→ **Exercise prompt**
Every line of the listing should be transcribed exactly, with nothing left out.

┏━━

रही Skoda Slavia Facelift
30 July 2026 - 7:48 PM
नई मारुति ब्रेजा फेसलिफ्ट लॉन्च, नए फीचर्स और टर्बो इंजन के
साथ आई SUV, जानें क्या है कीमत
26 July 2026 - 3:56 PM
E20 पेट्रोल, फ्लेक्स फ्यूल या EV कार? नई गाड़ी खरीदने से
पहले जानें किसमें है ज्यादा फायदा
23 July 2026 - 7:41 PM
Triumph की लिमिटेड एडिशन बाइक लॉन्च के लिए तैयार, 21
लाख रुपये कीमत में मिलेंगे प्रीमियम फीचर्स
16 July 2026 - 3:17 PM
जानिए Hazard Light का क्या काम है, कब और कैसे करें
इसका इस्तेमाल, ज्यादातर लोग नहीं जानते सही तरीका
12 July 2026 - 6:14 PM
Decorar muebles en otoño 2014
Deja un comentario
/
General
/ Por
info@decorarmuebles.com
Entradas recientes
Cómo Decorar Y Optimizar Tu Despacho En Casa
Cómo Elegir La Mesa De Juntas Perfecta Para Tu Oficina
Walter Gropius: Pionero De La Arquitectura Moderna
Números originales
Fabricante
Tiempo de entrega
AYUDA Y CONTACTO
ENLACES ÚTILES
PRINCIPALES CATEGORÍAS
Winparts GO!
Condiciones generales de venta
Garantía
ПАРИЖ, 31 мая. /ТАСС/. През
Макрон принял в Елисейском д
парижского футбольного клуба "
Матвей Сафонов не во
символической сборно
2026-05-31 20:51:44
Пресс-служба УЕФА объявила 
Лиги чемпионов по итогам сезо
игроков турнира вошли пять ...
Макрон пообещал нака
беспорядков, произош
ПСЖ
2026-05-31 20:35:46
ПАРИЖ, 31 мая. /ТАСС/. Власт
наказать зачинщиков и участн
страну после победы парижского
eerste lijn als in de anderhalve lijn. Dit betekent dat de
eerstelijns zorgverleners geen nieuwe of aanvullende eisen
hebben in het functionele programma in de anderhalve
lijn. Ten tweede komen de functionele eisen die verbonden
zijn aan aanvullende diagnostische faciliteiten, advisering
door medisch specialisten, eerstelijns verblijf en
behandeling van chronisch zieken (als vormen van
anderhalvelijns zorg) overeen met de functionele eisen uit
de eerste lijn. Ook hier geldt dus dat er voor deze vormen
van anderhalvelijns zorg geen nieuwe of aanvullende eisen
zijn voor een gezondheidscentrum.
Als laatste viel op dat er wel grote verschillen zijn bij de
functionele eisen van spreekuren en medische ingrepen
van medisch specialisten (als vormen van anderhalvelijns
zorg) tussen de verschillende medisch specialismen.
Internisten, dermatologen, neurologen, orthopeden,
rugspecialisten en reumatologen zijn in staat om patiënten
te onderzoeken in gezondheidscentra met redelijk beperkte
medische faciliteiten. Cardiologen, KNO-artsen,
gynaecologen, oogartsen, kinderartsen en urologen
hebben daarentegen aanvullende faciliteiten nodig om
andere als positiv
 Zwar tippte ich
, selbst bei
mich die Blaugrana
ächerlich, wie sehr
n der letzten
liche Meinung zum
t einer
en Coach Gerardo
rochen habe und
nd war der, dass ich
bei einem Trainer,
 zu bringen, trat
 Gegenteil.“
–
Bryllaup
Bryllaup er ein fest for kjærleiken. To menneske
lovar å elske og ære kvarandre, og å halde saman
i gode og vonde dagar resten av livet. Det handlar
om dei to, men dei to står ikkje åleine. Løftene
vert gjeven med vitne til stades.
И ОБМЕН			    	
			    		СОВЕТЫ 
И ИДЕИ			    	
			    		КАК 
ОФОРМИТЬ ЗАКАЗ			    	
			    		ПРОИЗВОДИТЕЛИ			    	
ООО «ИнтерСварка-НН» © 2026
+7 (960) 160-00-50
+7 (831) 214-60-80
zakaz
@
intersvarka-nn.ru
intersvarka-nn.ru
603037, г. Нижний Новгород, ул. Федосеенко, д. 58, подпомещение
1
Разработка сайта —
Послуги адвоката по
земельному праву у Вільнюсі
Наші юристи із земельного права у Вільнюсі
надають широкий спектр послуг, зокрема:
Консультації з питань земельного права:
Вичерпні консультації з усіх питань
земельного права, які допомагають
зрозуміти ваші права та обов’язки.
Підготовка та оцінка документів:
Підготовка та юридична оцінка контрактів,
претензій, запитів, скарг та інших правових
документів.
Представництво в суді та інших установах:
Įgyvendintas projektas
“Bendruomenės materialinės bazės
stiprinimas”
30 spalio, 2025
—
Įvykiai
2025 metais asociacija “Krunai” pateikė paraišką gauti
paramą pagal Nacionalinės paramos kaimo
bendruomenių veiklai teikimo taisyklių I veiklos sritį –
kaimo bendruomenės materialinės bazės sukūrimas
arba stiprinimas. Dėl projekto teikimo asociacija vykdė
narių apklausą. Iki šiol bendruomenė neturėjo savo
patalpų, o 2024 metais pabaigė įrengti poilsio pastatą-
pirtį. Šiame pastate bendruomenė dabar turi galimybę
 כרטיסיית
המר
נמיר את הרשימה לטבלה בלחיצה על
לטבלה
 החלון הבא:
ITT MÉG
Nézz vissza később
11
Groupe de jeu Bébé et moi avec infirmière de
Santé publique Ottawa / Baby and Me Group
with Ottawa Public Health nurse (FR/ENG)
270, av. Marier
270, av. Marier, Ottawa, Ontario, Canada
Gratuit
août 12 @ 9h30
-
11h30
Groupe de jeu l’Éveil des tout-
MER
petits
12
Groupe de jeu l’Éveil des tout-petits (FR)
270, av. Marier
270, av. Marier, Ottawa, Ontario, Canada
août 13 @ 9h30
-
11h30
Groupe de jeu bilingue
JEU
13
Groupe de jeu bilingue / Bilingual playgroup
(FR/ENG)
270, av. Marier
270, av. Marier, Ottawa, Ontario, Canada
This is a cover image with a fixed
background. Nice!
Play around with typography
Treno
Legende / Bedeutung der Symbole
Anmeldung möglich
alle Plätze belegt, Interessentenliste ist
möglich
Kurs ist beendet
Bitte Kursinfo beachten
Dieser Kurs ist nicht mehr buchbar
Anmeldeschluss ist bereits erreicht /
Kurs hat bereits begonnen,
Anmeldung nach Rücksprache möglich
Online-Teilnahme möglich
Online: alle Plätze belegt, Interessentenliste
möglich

┗━━

→ **Your response**
रही Skoda Slavia Facelift
30 July 2026 - 7:48 PM
नई मारुति ब्रेजा फेसलिफ्ट लॉन्च, नए फीचर्स और टर्बो इंजन के
साथ आई SUV, जानें क्या है कीमत
26 July 2026 - 3:56 PM
E20 पेट्रोल, फ्लेक्स फ्यूल या EV कार? नई गाड़ी खरीदने से
पहले जानें किसमें है ज्यादा फायदा
23 July 2026 - 7:41 PM
Triumph की लिमिटेड एडिशन बाइक लॉन्च के लिए तैयार, 21
लाख रुपये कीमत में मिलेंगे प्रीमियम फीचर्स
16 July 2026 - 3:17 PM
जानिए Hazard Light का क्या काम है, कब और कैसे करें
इसका इस्तेमाल, ज्यादातर लोग नहीं जानते सही तरीका
12 July 2026 - 6:14 PM
Decorar muebles en otoño 2014
Deja un comentario
/
General
/ Por
info@decorarmuebles.com
Entradas recientes
Cómo Decorar Y Optimizar Tu Despacho En Casa
Cómo Elegir La Mesa De Juntas Perfecta Para Tu Oficina
Walter Gropius: Pionero De La Arquitectura Moderna
Números originales
Fabricante
Tiempo de entrega
AYUDA Y CONTACTO
ENLACES ÚTILES
PRINCIPALES CATEGORÍAS
Winparts GO!
Condiciones generales de venta
Garantía
ПАРИЖ, 31 мая. /ТАСС/. През
Макрон принял в Елисейском д
парижского футбольного клуба "
Матвей Сафонов не во
символической сборно
2026-05-31 20:51:44
Пресс-служба УЕФА объявила 
Лиги чемпионов по итогам сезо
игроков турнира вошли пять ...
Макрон пообещал нака
беспорядков, произош
ПСЖ
2026-05-31 20:35:46
ПАРИЖ, 31 мая. /ТАСС/. Власт
наказать зачинщиков и участн
страну после победы парижского
eerste lijn als in de anderhalve lijn. Dit betekent dat de
eerstelijns zorgverleners geen nieuwe of aanvullende eisen
hebben in het functionele programma in de anderhalve
lijn. Ten tweede komen de functionele eisen die verbonden
zijn aan aanvullende diagnostische faciliteiten, advisering
door medisch specialisten, eerstelijns verblijf en
behandeling van chronisch zieken (als vormen van
anderhalvelijns zorg) overeen met de functionele eisen uit
de eerste lijn. Ook hier geldt dus dat er voor deze vormen
van anderhalvelijns zorg geen nieuwe of aanvullende eisen
zijn voor een gezondheidscentrum.
Als laatste viel op dat er wel grote verschillen zijn bij de
functionele eisen van spreekuren en medische ingrepen
van medisch specialisten (als vormen van anderhalvelijns
zorg) tussen de verschillende medisch specialismen.
Internisten, dermatologen, neurologen, orthopeden,
rugspecialisten en reumatologen zijn in staat om patiënten
te onderzoeken in gezondheidscentra met redelijk beperkte
medische faciliteiten. Cardiologen, KNO-artsen,
gynaecologen, oogartsen, kinderartsen en urologen
hebben daarentegen aanvullende faciliteiten nodig om
andere als positiv
 Zwar tippte ich
, selbst bei
mich die Blaugrana
ächerlich, wie sehr
n der letzten
liche Meinung zum
t einer
en Coach Gerardo
rochen habe und
nd war der, dass ich
bei einem Trainer,
 zu bringen, trat
 Gegenteil.“
–
Bryllaup
Bryllaup er ein fest for kjærleiken. To menneske
lovar å elske og ære kvarandre, og å halde saman
i gode og vonde dagar resten av livet. Det handlar
om dei to, men dei to står ikkje åleine. Løftene
vert gjeven med vitne til stades.
И ОБМЕН			    	
			    		СОВЕТЫ 
И ИДЕИ			    	
			    		КАК 
ОФОРМИТЬ ЗАКАЗ			    	
			    		ПРОИЗВОДИТЕЛИ			    	
ООО «ИнтерСварка-НН» © 2026
+7 (960) 160-00-50
+7 (831) 214-60-80
zakaz
@
intersvarka-nn.ru
intersvarka-nn.ru
603037, г. Нижний Новгород, ул. Федосеенко, д. 58, подпомещение
1
Разработка сайта —
Послуги адвоката по
земельному праву у Вільнюсі
Наші юристи із земельного права у Вільнюсі
надають широкий спектр послуг, зокрема:
Консультації з питань земельного права:
Вичерпні консультації з усіх питань
земельного права, які допомагають
зрозуміти ваші права та обов’язки.
Підготовка та оцінка документів:
Підготовка та юридична оцінка контрактів,
претензій, запитів, скарг та інших правових
документів.
Представництво в суді та інших установах:
Įgyvendintas projektas
“Bendruomenės materialinės bazės
stiprinimas”
30 spalio, 2025
—
Įvykiai
2025 metais asociacija “Krunai” pateikė paraišką gauti
paramą pagal Nacionalinės paramos kaimo
bendruomenių veiklai teikimo taisyklių I veiklos sritį –
kaimo bendruomenės materialinės bazės sukūrimas
arba stiprinimas. Dėl projekto teikimo asociacija vykdė
narių apklausą. Iki šiol bendruomenė neturėjo savo
patalpų, o 2024 metais pabaigė įrengti poilsio pastatą-
pirtį. Šiame pastate bendruomenė dabar turi galimybę
 כרטיסיית
המר
נמיר את הרשימה לטבלה בלחיצה על
לטבלה
 החלון הבא:
ITT MÉG
Nézz vissza később
11
Groupe de jeu Bébé et moi avec infirmière de
Santé publique Ottawa / Baby and Me Group
with Ottawa Public Health nurse (FR/ENG)
270, av. Marier
270, av. Marier, Ottawa, Ontario, Canada
Gratuit
août 12 @ 9h30
-
11h30
Groupe de jeu l’Éveil des tout-
MER
petits
12
Groupe de jeu l’Éveil des tout-petits (FR)
270, av. Marier
270, av. Marier, Ottawa, Ontario, Canada
août 13 @ 9h30
-
11h30
Groupe de jeu bilingue
JEU
13
Groupe de jeu bilingue / Bilingual playgroup
(FR/ENG)
270, av. Marier
270, av. Marier, Ottawa, Ontario, Canada
This is a cover image with a fixed
background. Nice!
Play around with typography
Treno
Legende / Bedeutung der Symbole
Anmeldung möglich
alle Plätze belegt, Interessentenliste ist
möglich
Kurs ist beendet
Bitte Kursinfo beachten
Dieser Kurs ist nicht mehr buchbar
Anmeldeschluss ist bereits erreicht /
Kurs hat bereits begonnen,
Anmeldung nach Rücksprache möglich
Online-Teilnahme möglich
Online: alle Plätze belegt, Interessentenliste
möglich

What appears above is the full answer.